週刊誌の、メディアとしての信憑性をうんぬんするコメントが、諸メディアでよく見かけられる。だけど、現代ポスト文春クラスなら、たいがいは問題ないはずだ。10万単位で売れる雑誌が虚偽の事実を書けば、代償はそれなりに大きい。当たり前だが。

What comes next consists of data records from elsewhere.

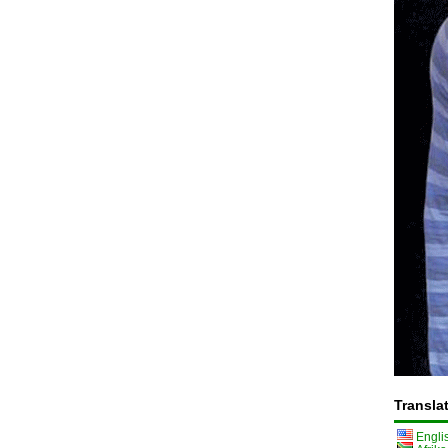
Transla
Engli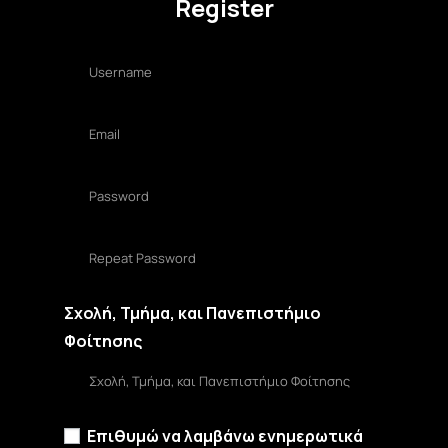
Register
Σχολή, Τμήμα, και Πανεπιστήμιο
Φοίτησης
Επιθυμώ να λαμβάνω ενημερωτικά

それより気になるのは、半ば開き直って「逮捕も視野」とか「辞任のあり得る」とか、可能性の存在を指摘するだけの記事を乱発するしている点。これは作り手としては非常に楽な仕事で、決して事実を述べているわけではないので、好きなように書き飛ばせる。記者にとって一番のプレッシャーは、「事実と異なることを書いてないだろうか」という心配。事実でないことを事実と断定しようものなら、今のご時世即裁判だ。しかし、可能性だけならどこにでも存在する。「事実と違うのでは」という不安から逃れ、好きなように記事を作ろうとした結果、見出しは「逮捕も視野」とか「辞任もあり得る」になる。

楽に雑誌をつくろう、という意図が透けて見える気がするわけです。

思いこみに立脚した取材とか、悪意ある個人攻撃とかよりも、こっちのほうが問題としては大きいと思う。そもそも、週刊誌は同情してしまうほど取材期間が短い。それっぽいコメントを上げてくれる専門家はだいたい決まっていて、その人たちに話を聞いて終わり、なんていう作り方は、ある意味仕方ないのである。

事実を取り上げた記事と可能性を取り上げた記事の、どっちが多いかを比較してみて、事実のほうが多ければそれが理想的なのだろうが、今の現代ポスト文春クラスはどうなのだろうか。
あんまり読んでいないのでわかりませんが。